Among the three men and six women slain was the church’s senior pastor, state Senator Clementa Pinckney, while one of the survivors said that the shooter told her he was sparing her life so she could “tell everybody what happened”.

The Rev. Pinckney’s cousin, Sylvia Johnson, told NBC News that one survivor reported the shooter as saying: “I have to do it. You rape our women and you’re taking over our country. And you have to go.”

Roof’s friends and acquaintances have reached out to the media to say that while he spoke of wanting to start a race war and the need to re-institute racial segregation, they never thought he would resort to violence.

One of the photos on Roof’s Facebook page shows him wearing a jacket with patches representing the flags of apartheid South Africa and the former Rhodesia, ruled by a white minority government until the territory formally became independent from Britain in 1980 as Zimbabwe.
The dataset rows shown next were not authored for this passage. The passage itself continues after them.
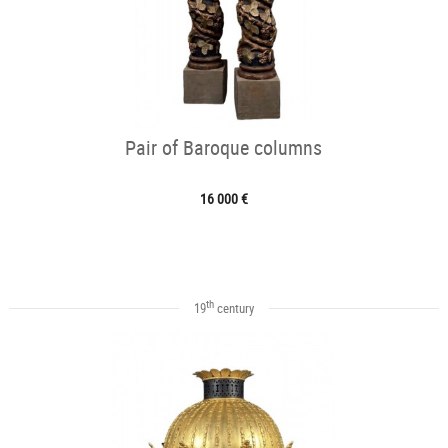
Pair of Baroque columns
16 000 €
th
19
century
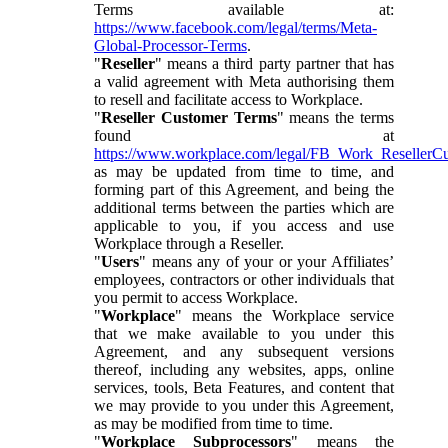
Terms available at:
https://www.facebook.com/legal/terms/Meta-
Global-Processor-Terms
.
"
Reseller
" means a third party partner that has
a valid agreement with Meta authorising them
to resell and facilitate access to Workplace.
"
Reseller Customer Terms
" means the terms
found at
https://www.workplace.com/legal/FB_Work_ResellerC
as may be updated from time to time, and
forming part of this Agreement, and being the
additional terms between the parties which are
applicable to you, if you access and use
Workplace through a Reseller.
"
Users
" means any of your or your Affiliates’
employees, contractors or other individuals that
you permit to access Workplace.
"
Workplace
" means the Workplace service
that we make available to you under this
Agreement, and any subsequent versions
thereof, including any websites, apps, online
services, tools, Beta Features, and content that
we may provide to you under this Agreement,
as may be modified from time to time.
"
Workplace Subprocessors
" means the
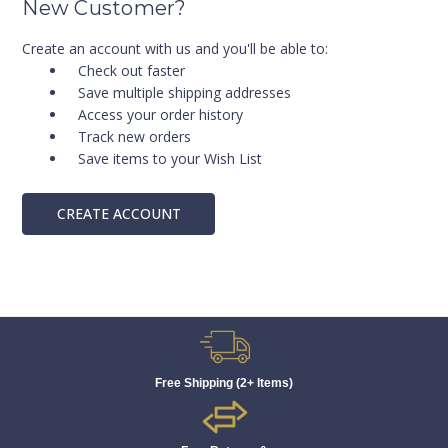
New Customer?
Create an account with us and you'll be able to:
Check out faster
Save multiple shipping addresses
Access your order history
Track new orders
Save items to your Wish List
CREATE ACCOUNT
Free Shipping (2+ Items)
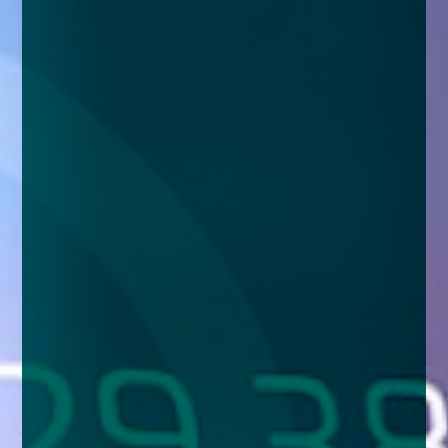
enquiries@church-house.co.uk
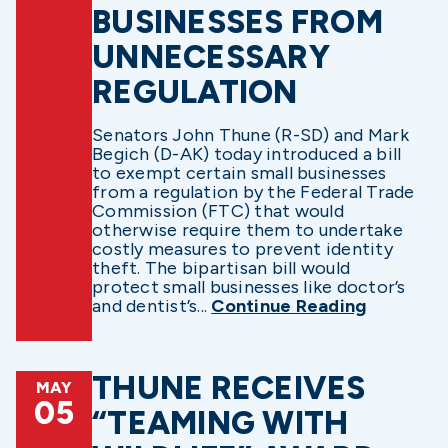
BUSINESSES FROM
UNNECESSARY
REGULATION
Senators John Thune (R-SD) and Mark
Begich (D-AK) today introduced a bill
to exempt certain small businesses
from a regulation by the Federal Trade
Commission (FTC) that would
otherwise require them to undertake
costly measures to prevent identity
theft. The bipartisan bill would
protect small businesses like doctor’s
and dentist’s...
Continue Reading
THUNE RECEIVES
MAY
05
“TEAMING WITH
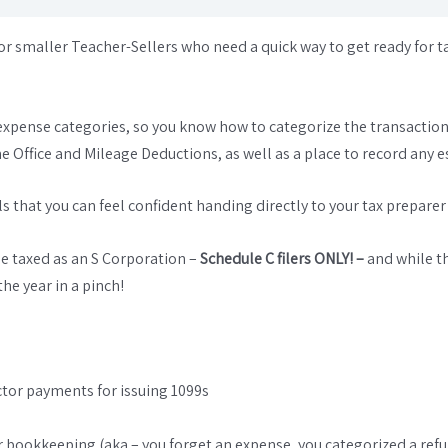
r smaller Teacher-Sellers who need a quick way to get ready for t
expense categories, so you know how to categorize the transaction
me Office and Mileage Deductions, as well as a place to record an
 that you can feel confident handing directly to your tax preparer (or
be taxed as an S Corporation –
Schedule C filers ONLY! –
and while t
he year in a pinch!
ctor payments for issuing 1099s
ur bookkeeping (aka – you forget an expense, you categorized a ref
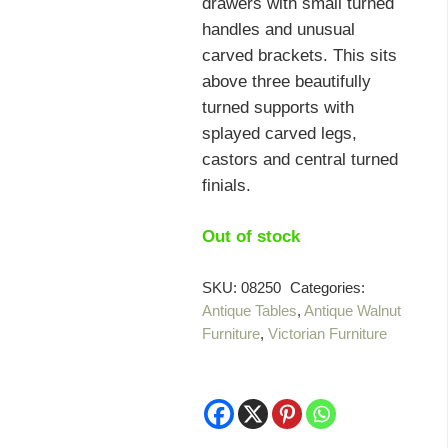
drawers with small turned
handles and unusual
carved brackets. This sits
above three beautifully
turned supports with
splayed carved legs,
castors and central turned
finials.
Out of stock
SKU:
08250
Categories:
Antique Tables
,
Antique Walnut
Furniture
,
Victorian Furniture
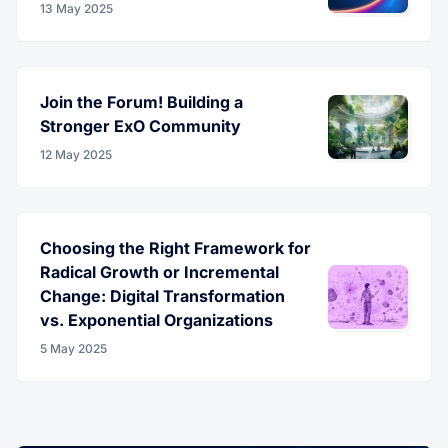
13 May 2025
Join the Forum! Building a
Stronger ExO Community
12 May 2025
Choosing the Right Framework for
Radical Growth or Incremental
Change: Digital Transformation
vs. Exponential Organizations
5 May 2025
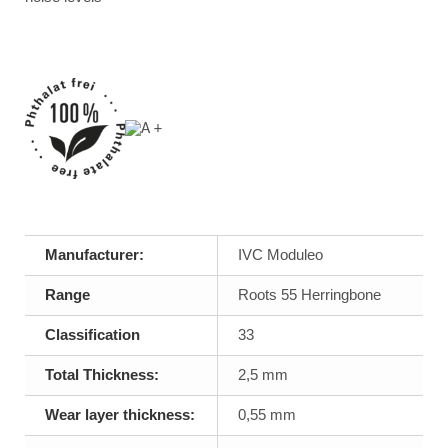
Manufacturer:
IVC Moduleo
Range
Roots 55 Herringbone
Classification
33
Total Thickness:
2,5 mm
Wear layer thickness:
0,55 mm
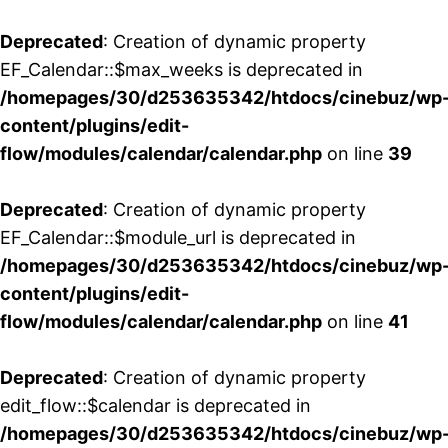
Deprecated
: Creation of dynamic property
EF_Calendar::$max_weeks is deprecated in
/homepages/30/d253635342/htdocs/cinebuz/wp
content/plugins/edit-
flow/modules/calendar/calendar.php
on line
39
Deprecated
: Creation of dynamic property
EF_Calendar::$module_url is deprecated in
/homepages/30/d253635342/htdocs/cinebuz/wp
content/plugins/edit-
flow/modules/calendar/calendar.php
on line
41
Deprecated
: Creation of dynamic property
edit_flow::$calendar is deprecated in
/homepages/30/d253635342/htdocs/cinebuz/wp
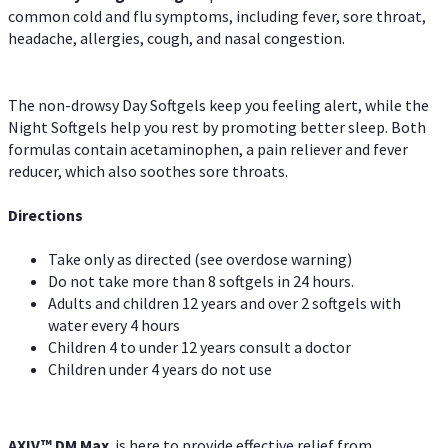
common cold and flu symptoms, including fever, sore throat,
headache, allergies, cough, and nasal congestion.
The non-drowsy Day Softgels keep you feeling alert, while the
Night Softgels help you rest by promoting better sleep. Both
formulas contain acetaminophen, a pain reliever and fever
reducer, which also soothes sore throats.
Directions
Take only as directed (see overdose warning)
Do not take more than 8 softgels in 24 hours.
Adults and children 12 years and over 2 softgels with
water every 4 hours
Children 4 to under 12 years consult a doctor
Children under 4 years do not use
AXIV™ DM Max
is here to provide effective relief from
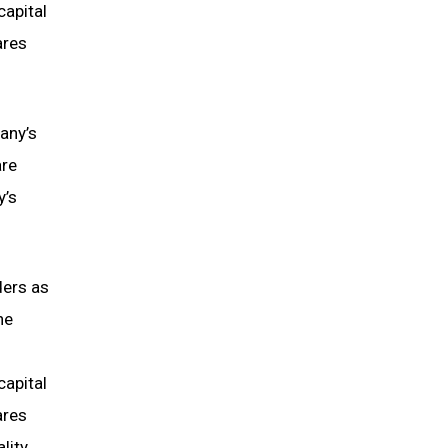
capital
ares
pany’s
are
y’s
ders as
he
capital
ares
lity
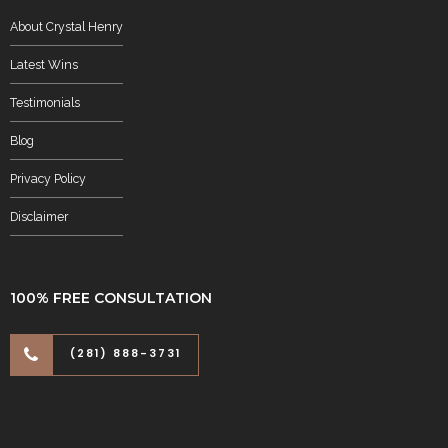
About Crystal Henry
Latest Wins
Testimonials
Blog
Privacy Policy
Disclaimer
100% FREE CONSULTATION
(281) 888-3731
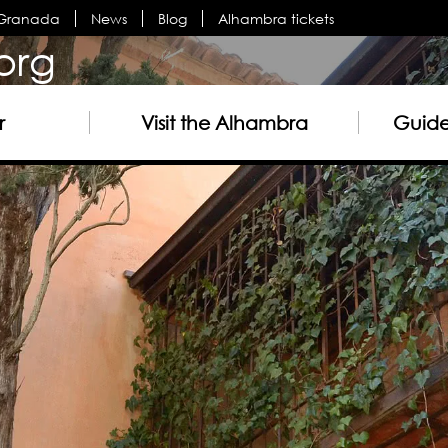
n Granada
News
Blog
Alhambra tickets
org
r
Visit the Alhambra
Guided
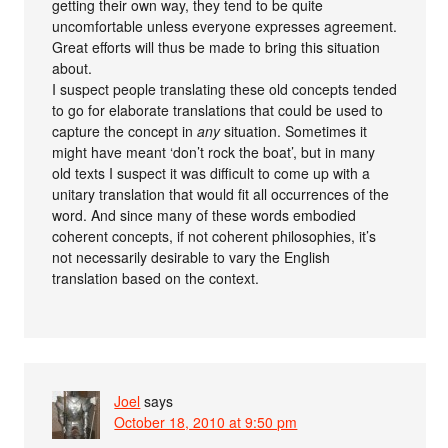
getting their own way, they tend to be quite
uncomfortable unless everyone expresses agreement.
Great efforts will thus be made to bring this situation
about.
I suspect people translating these old concepts tended
to go for elaborate translations that could be used to
capture the concept in
any
situation. Sometimes it
might have meant ‘don’t rock the boat’, but in many
old texts I suspect it was difficult to come up with a
unitary translation that would fit all occurrences of the
word. And since many of these words embodied
coherent concepts, if not coherent philosophies, it’s
not necessarily desirable to vary the English
translation based on the context.
Joel
says
October 18, 2010 at 9:50 pm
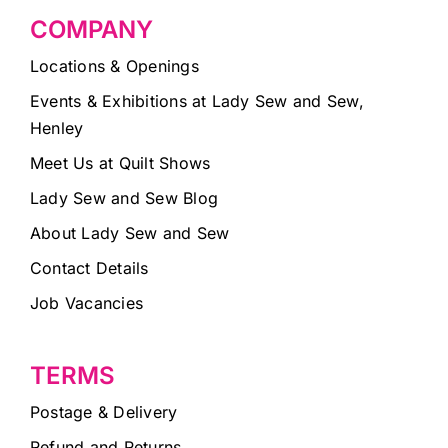
COMPANY
Locations & Openings
Events & Exhibitions at Lady Sew and Sew,
Henley
Meet Us at Quilt Shows
Lady Sew and Sew Blog
About Lady Sew and Sew
Contact Details
Job Vacancies
TERMS
Postage & Delivery
Refund and Returns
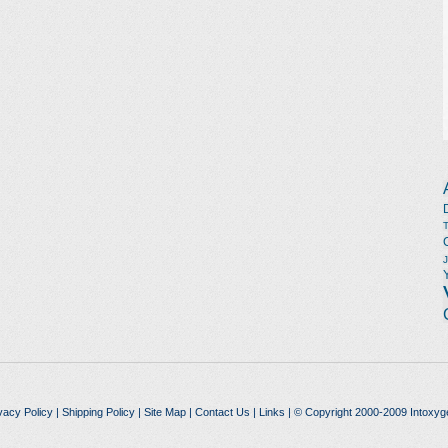
vacy Policy
|
Shipping Policy
|
Site Map
|
Contact Us
|
Links
| © Copyright 2000-2009 Intoxyg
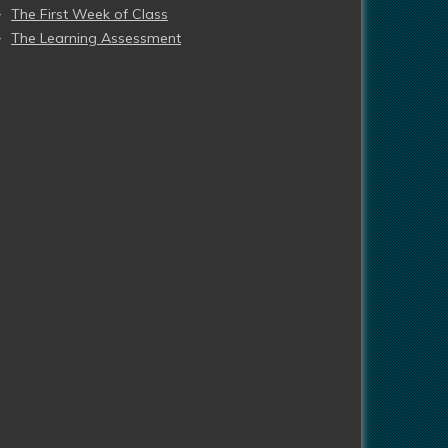
The First Week of Class
The Learning Assessment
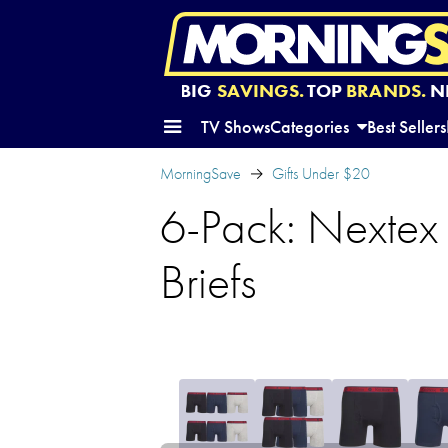
BIG
SAVINGS.
TOP
BRANDS.
N
TV Shows
Categories
Best Sellers
MorningSave
Gifts Under $20
6-Pack: Nextex 
Briefs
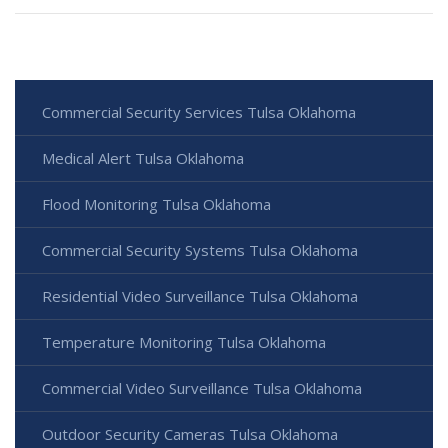
Commercial Security Services Tulsa Oklahoma
Medical Alert Tulsa Oklahoma
Flood Monitoring Tulsa Oklahoma
Commercial Security Systems Tulsa Oklahoma
Residential Video Surveillance Tulsa Oklahoma
Temperature Monitoring Tulsa Oklahoma
Commercial Video Surveillance Tulsa Oklahoma
Outdoor Security Cameras Tulsa Oklahoma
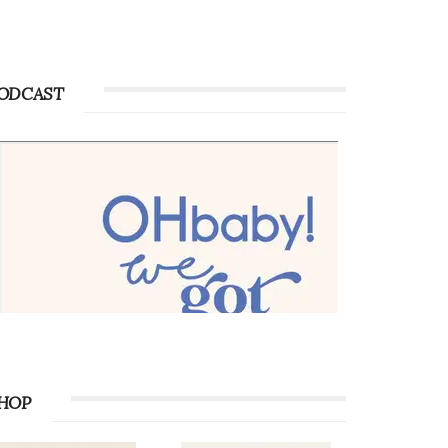
Advertise with OHbaby!
Advertise with OHbaby!
ODCAST
HOP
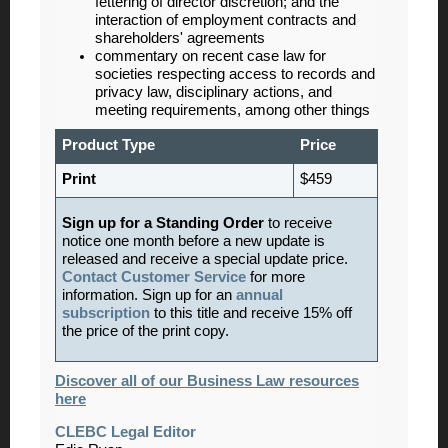
fettering of director discretion; and the
interaction of employment contracts and
shareholders' agreements
commentary on recent case law for
societies respecting access to records and
privacy law, disciplinary actions, and
meeting requirements, among other things
Product Type
Price
Print
$459
Sign up for a Standing Order
to receive
notice one month before a new update is
released and receive a special update price.
Contact Customer Service
for more
information. Sign up for an
annual
subscription
to this title and receive 15% off
the price of the print copy.
Discover all of our Business Law resources
here
CLEBC Legal Editor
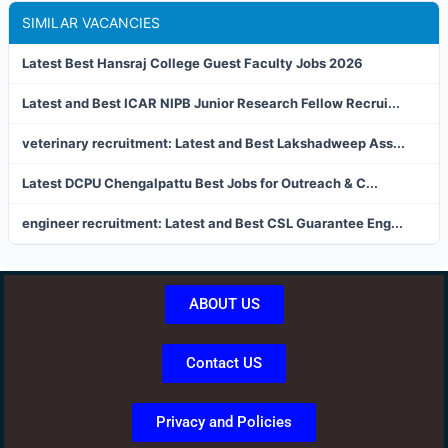
SIMILAR VACANCIES
Latest Best Hansraj College Guest Faculty Jobs 2026
Latest and Best ICAR NIPB Junior Research Fellow Recrui...
veterinary recruitment: Latest and Best Lakshadweep Ass...
Latest DCPU Chengalpattu Best Jobs for Outreach & C...
engineer recruitment: Latest and Best CSL Guarantee Eng...
ABOUT US
Contact US
Privacy and Policies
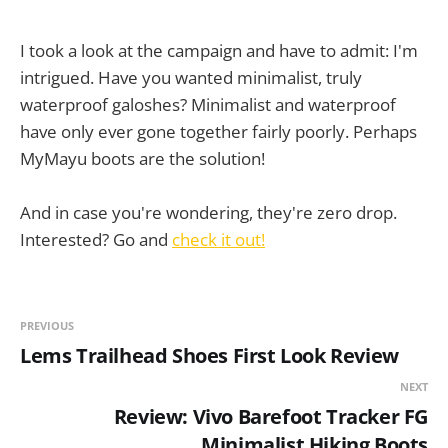
I took a look at the campaign and have to admit: I'm
intrigued. Have you wanted minimalist, truly
waterproof galoshes? Minimalist and waterproof
have only ever gone together fairly poorly. Perhaps
MyMayu boots are the solution!
And in case you're wondering, they're zero drop.
Interested? Go and
check it out!
PREVIOUS
Lems Trailhead Shoes First Look Review
NEXT
Review: Vivo Barefoot Tracker FG
Minimalist Hiking Boots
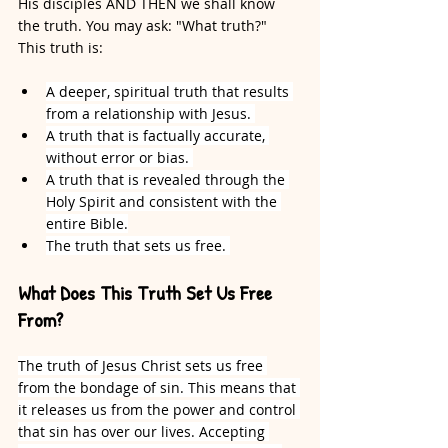
His disciples AND THEN we shall know 
the truth. You may ask: "What truth?" 
This truth is:
A deeper, spiritual truth that results 
from a relationship with Jesus. 
A truth that is factually accurate, 
without error or bias. 
A truth that is revealed through the 
Holy Spirit and consistent with the 
entire Bible.
The truth that sets us free. 
What Does This Truth Set Us Free 
From?
The truth of Jesus Christ sets us free 
from the bondage of sin. This means that 
it releases us from the power and control 
that sin has over our lives. Accepting 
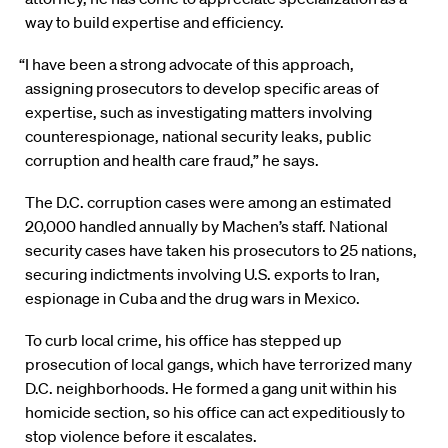
way to build expertise and efficiency.
“I have been a strong advocate of this approach,
assigning prosecutors to develop specific areas of
expertise, such as investigating matters involving
counterespionage, national security leaks, public
corruption and health care fraud,” he says.
The D.C. corruption cases were among an estimated
20,000 handled annually by Machen’s staff. National
security cases have taken his prosecutors to 25 nations,
securing indictments involving U.S. exports to Iran,
espionage in Cuba and the drug wars in Mexico.
To curb local crime, his office has stepped up
prosecution of local gangs, which have terrorized many
D.C. neighborhoods. He formed a gang unit within his
homicide section, so his office can act expeditiously to
stop violence before it escalates.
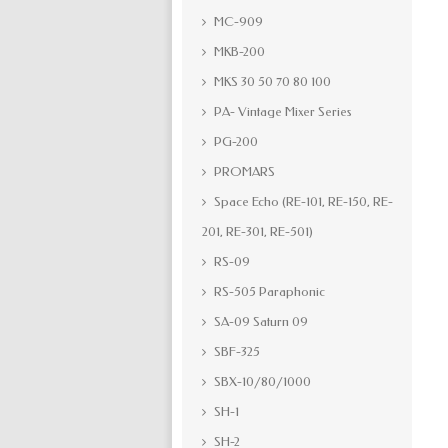
MC-909
MKB-200
MKS 30 50 70 80 100
PA- Vintage Mixer Series
PG-200
PROMARS
Space Echo (RE-101, RE-150, RE-
201, RE-301, RE-501)
RS-09
RS-505 Paraphonic
SA-09 Saturn 09
SBF-325
SBX-10/80/1000
SH-1
SH-2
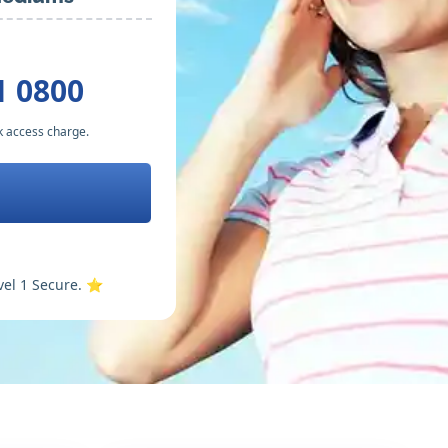
1 0800
k access charge.
vel 1 Secure. ⭐️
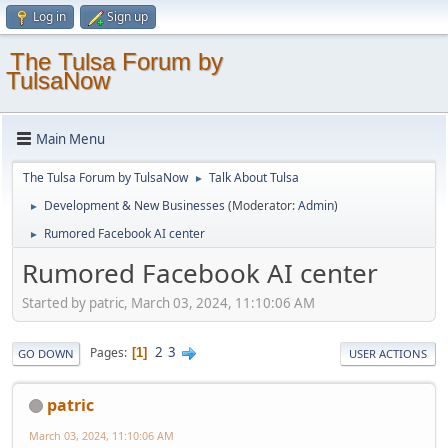
Log in
Sign up
The Tulsa Forum by
TulsaNow
Main Menu
The Tulsa Forum by TulsaNow
Talk About Tulsa
►
Development & New Businesses
(Moderator:
Admin
)
►
Rumored Facebook AI center
►
Rumored Facebook AI center
Started by patric, March 03, 2024, 11:10:06 AM
2
3
Pages
1
GO DOWN
USER ACTIONS
patric
March 03, 2024, 11:10:06 AM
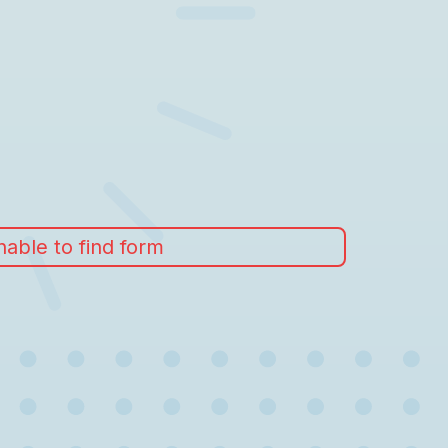
able to find form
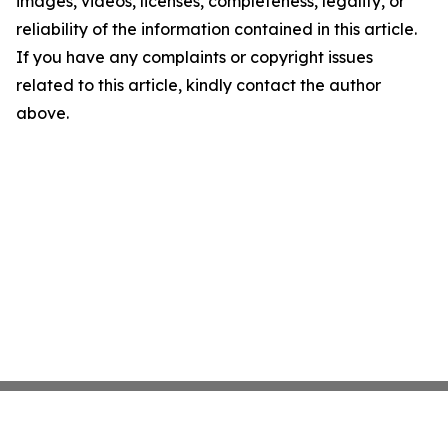
images, videos, licenses, completeness, legality, or
reliability of the information contained in this article.
If you have any complaints or copyright issues
related to this article, kindly contact the author
above.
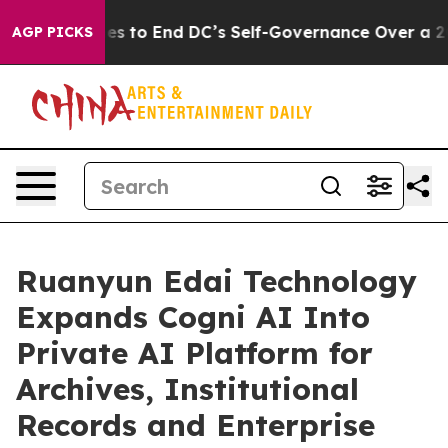
hes to End DC’s Self-Governance Over a 20-Cent Tax. 
AGP PICKS
Ruanyun Edai Technology
Expands Cogni AI Into
Private AI Platform for
Archives, Institutional
Records and Enterprise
A source familiar with the investigation told NBC News that Roof said during questioning that the friendly reception he got from the group at Emanuel made him reconsider his plan.

Roof “almost didn’t go through with it because everyone was so nice to him,” but finally decided to “go through with his mission,” the source said.

Emanuel AME, founded in 1816, has played a historic role in the life of Charleston’s black community.

While the massacre has been labelled a hate crime by Charleston’s mayor and police chief and South Carolina Governor Nikki Haley, the state does not have a hate crimes statute.

US Attorney General Loretta Lynch announced on Thursday that the FBI and Justice Department had opened an investigation with an eye to charging Roof under the federal hate crimes law.

“This is an absolute hate crime,” the Republican governor said on NBC’s “Today” show. “We’ve been talking with the investigators because we’ve been going through the interviews, they said they looked pure evil in the eye.”

At the same time, Haley said she wants Roof to be tried on the state murder charges.

“We will absolutely want him to have the death penalty. This is the worst hate that I’ve seen and the country has seen in a long time,” she said.

South Carolina’s most recent execution was in 2011.